Two periodicals that I read regularly have just published special anniversary issues. National Catholic Reporter has come out with a special issue to commemorate the fiftieth anniversary of the opening of the Second Vatican Council. Der Spiegel, the German news magazine, has a special issue devoted to another fiftieth anniversary, that one of a series of events culminating in the arrest of its then editor, Rudolf Augstein, on a charge of treason. The two topics seem quite unrelated. Readers of this blog will have discovered my idiosyncratic tendency to see connections where other people don’t. Here is another case in point.

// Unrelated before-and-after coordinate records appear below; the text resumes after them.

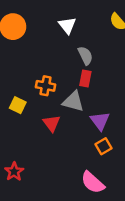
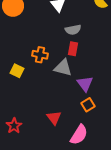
gray semicircle: (85, 56) -> (73, 30), turned 105
red triangle: (52, 123) -> (54, 118), moved
pink semicircle: (93, 182) -> (79, 135), turned -100

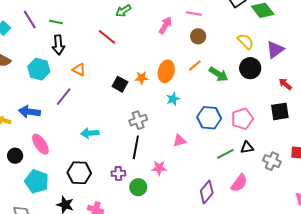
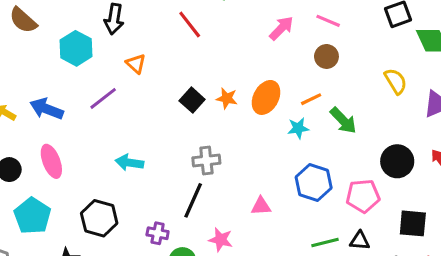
black circle: (250, 68) -> (397, 161), moved
cyan star: (173, 99) -> (298, 128), moved
black square: (280, 111) -> (413, 223), moved

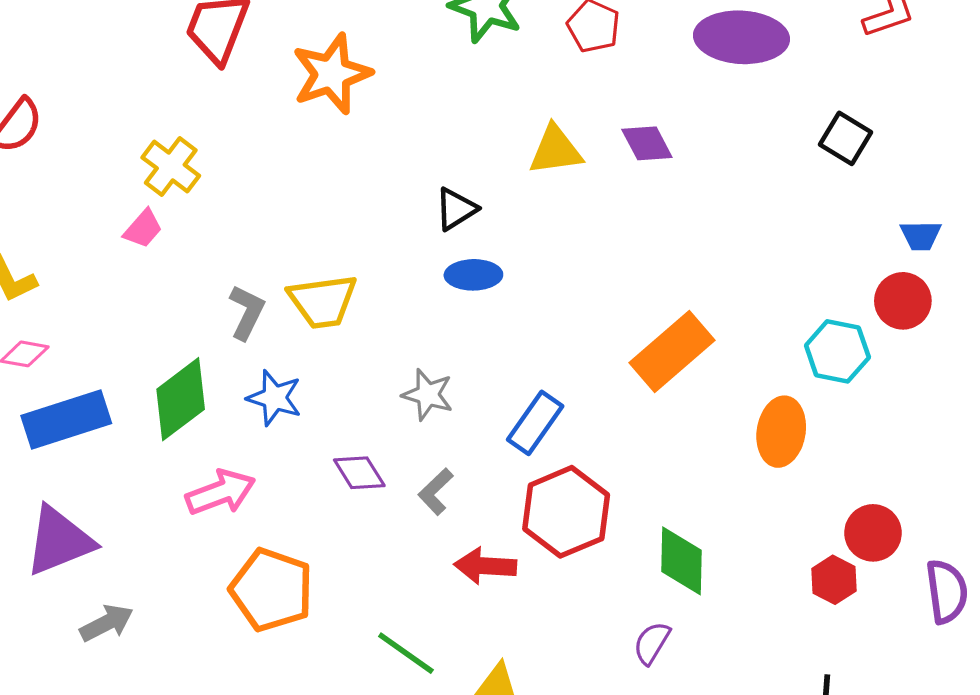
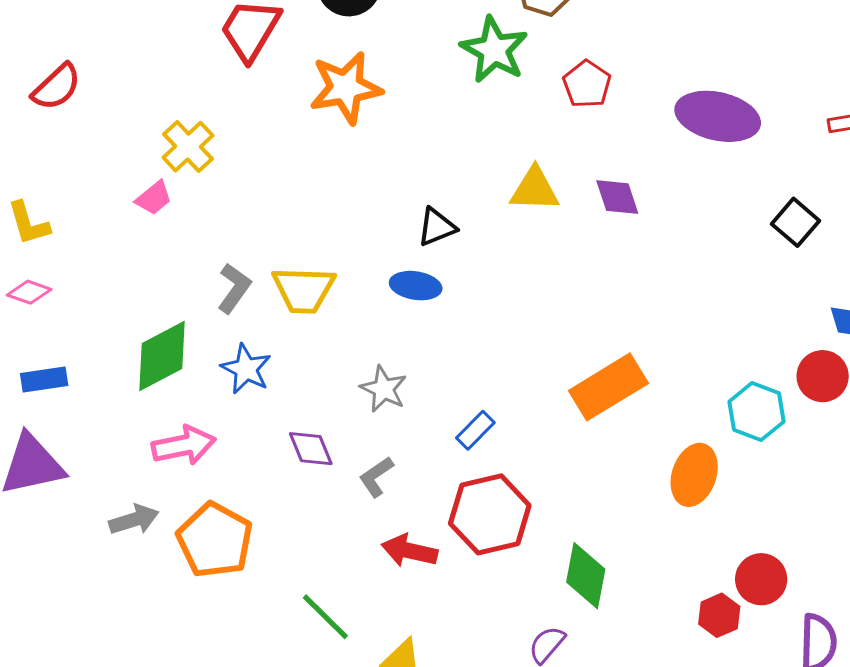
blue ellipse: (473, 275) -> (416, 286), moved
blue rectangle: (66, 420) -> (44, 379), moved, size x0.6
blue rectangle: (535, 423) -> (475, 430), size x0.7
gray arrow: (107, 623) -> (134, 520), moved

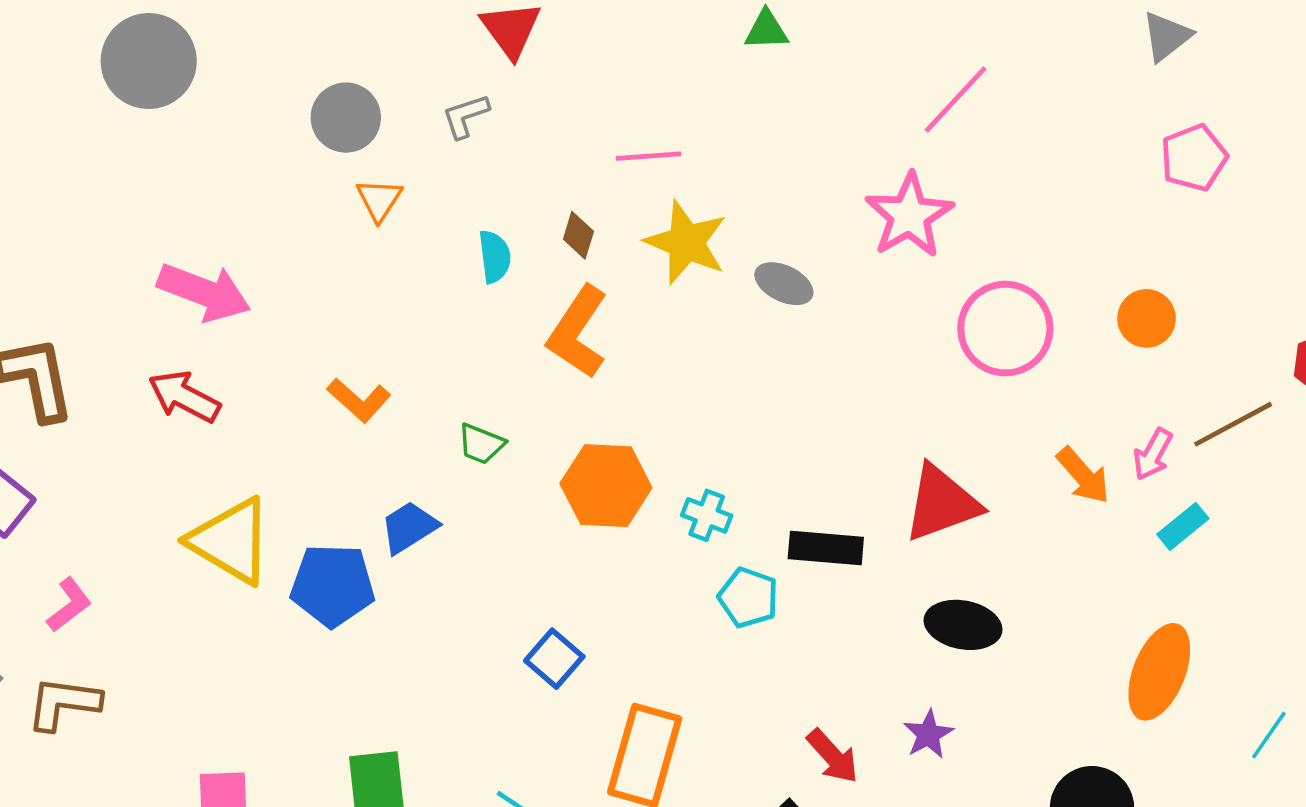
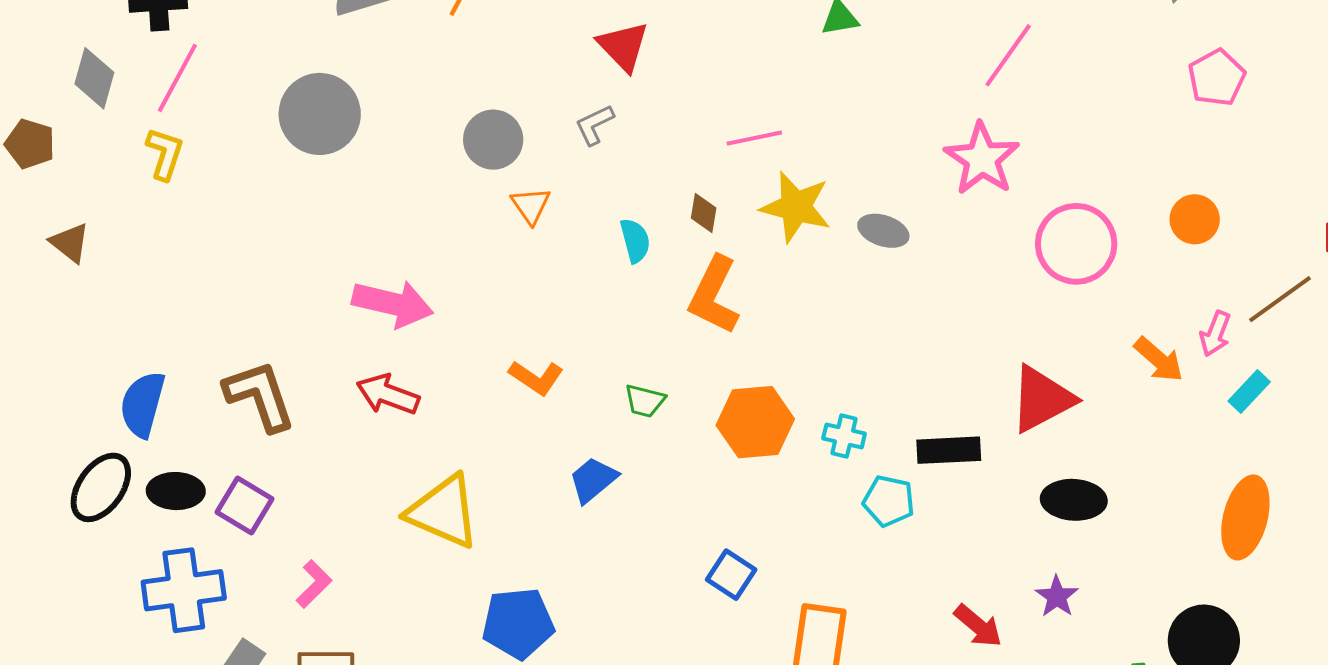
blue pentagon: (333, 585) -> (518, 623), moved

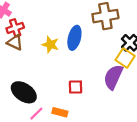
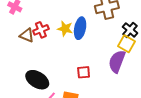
red cross: (15, 28) -> (41, 30), moved
yellow star: (50, 45) -> (65, 29), moved

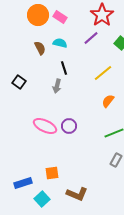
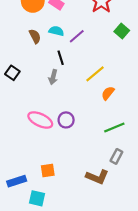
purple line: (91, 38) -> (77, 36), moved
yellow line: (103, 73) -> (95, 74), moved
brown L-shape: (77, 194) -> (97, 177), moved
cyan square: (42, 199) -> (37, 198), turned -35

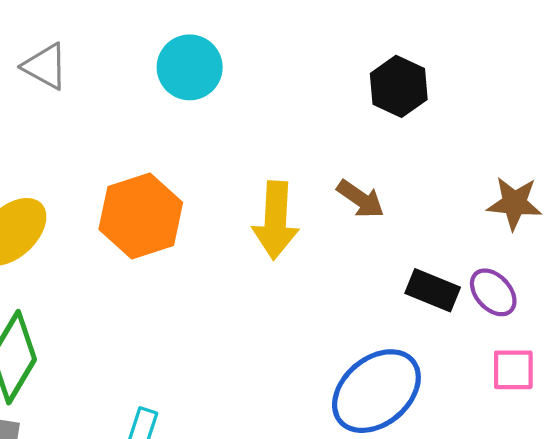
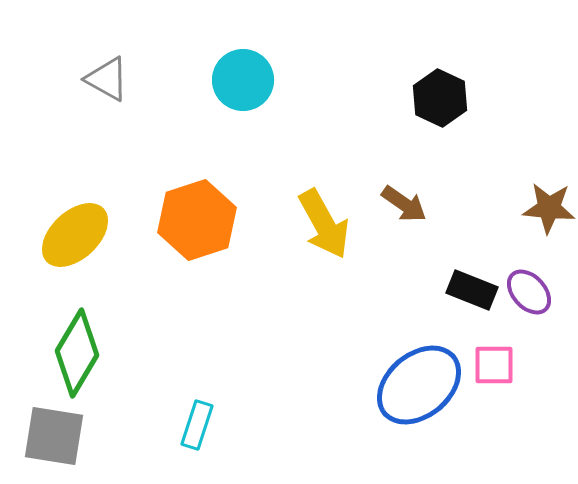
yellow arrow: (276, 220) -> (324, 224), turned -32
pink square: (513, 370) -> (494, 365), moved

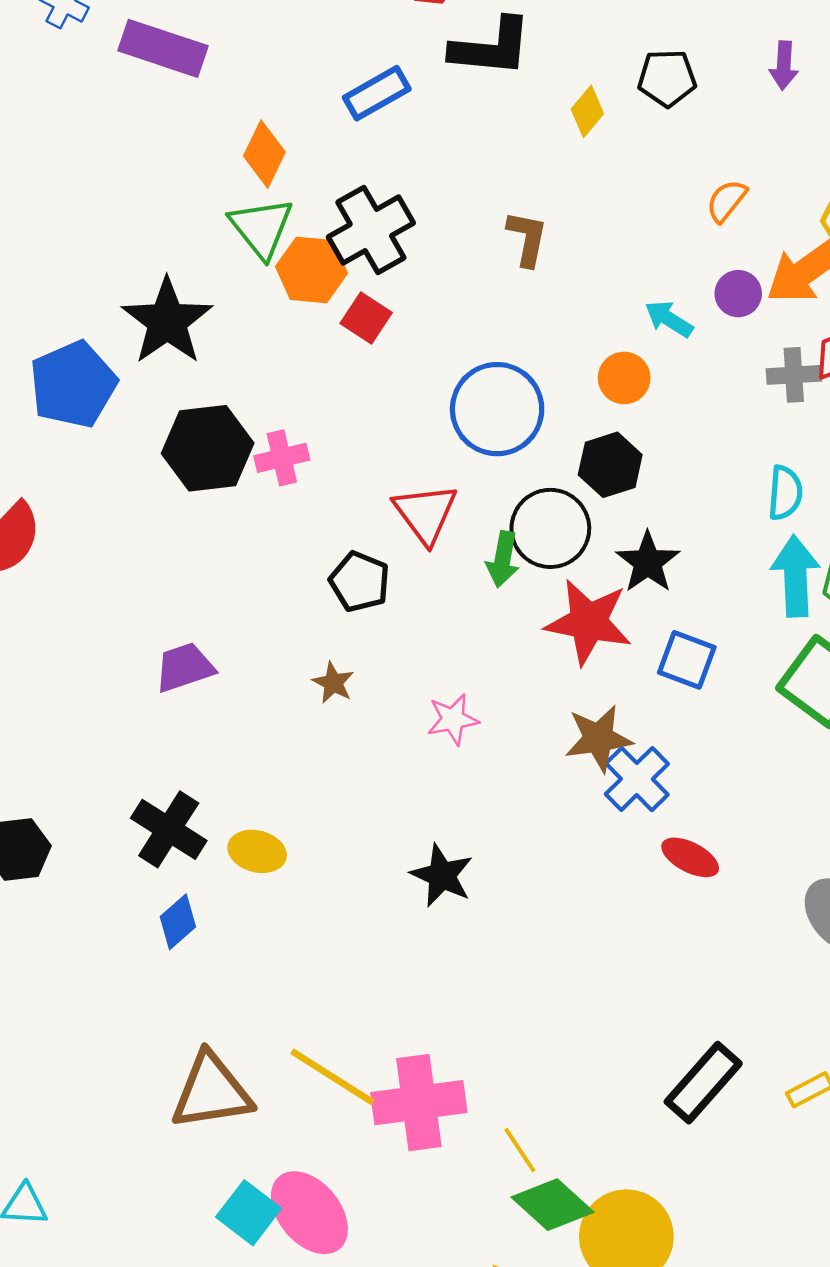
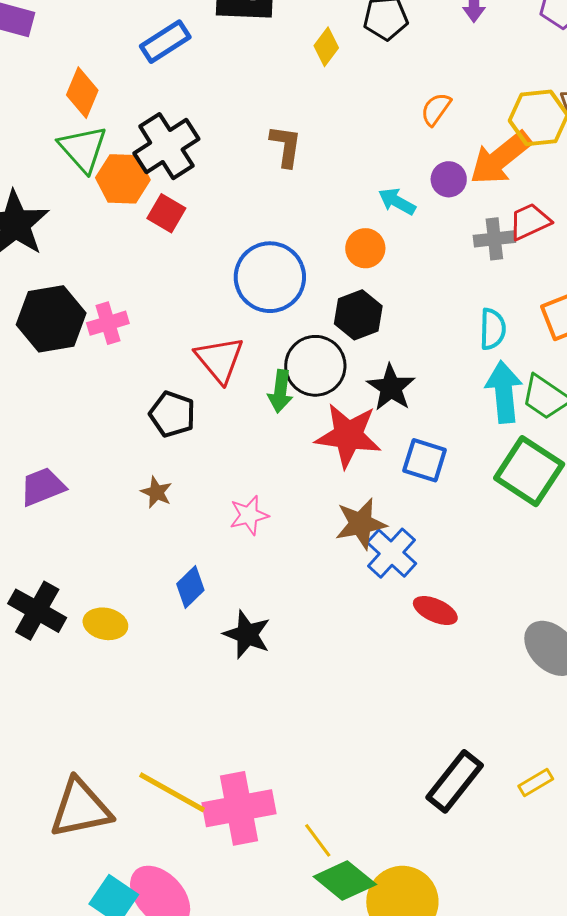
blue diamond: (178, 922) -> (190, 587), moved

Most everyone agrees that Vatican II, which met from 1962 to 1965, was an important event affecting the internal workings of the Roman Catholic Church and its relation to the outside world. Catholic progressives and conservatives have different assessments. Many in the former group think that the Council did not go far enough in meeting the challenges of the present age (the adaptation called aggiornamento), and that since then the Papacy has pulled back from what were then hailed as reforms. Conversely, many conservatives feel that the Council went too far in its accommodations, and that Rome should rein in the reformers even more than it has. Both groups, as well as Catholics in the middle and non-Catholic observers, agree that what happened was important. In document after document the Council formulated new approaches to a long list of topics, from liturgy (the text of the Mass changed from Latin to the diversity of vernacular languages) to ecumenicity (the Church entering into respectful dialogue with non-Catholics of every description). If one adds these up, they amount to a formidable change of direction in the Church’s attitude toward modernity, which had previously been resisted with stubborn determination. This resistance reached a certain high point when Pope Pius IX convoked the First Vatican Council in 1869 which, in defiance of modernity, solemnly proclaimed the doctrines of Papal Infallibility and of the Immaculate Conception of Mary. At the onset of Vatican II a Protestant theologian was asked what he expected to happen; he replied: “They will not ask for the minutes of the last meeting.” They certainly did not.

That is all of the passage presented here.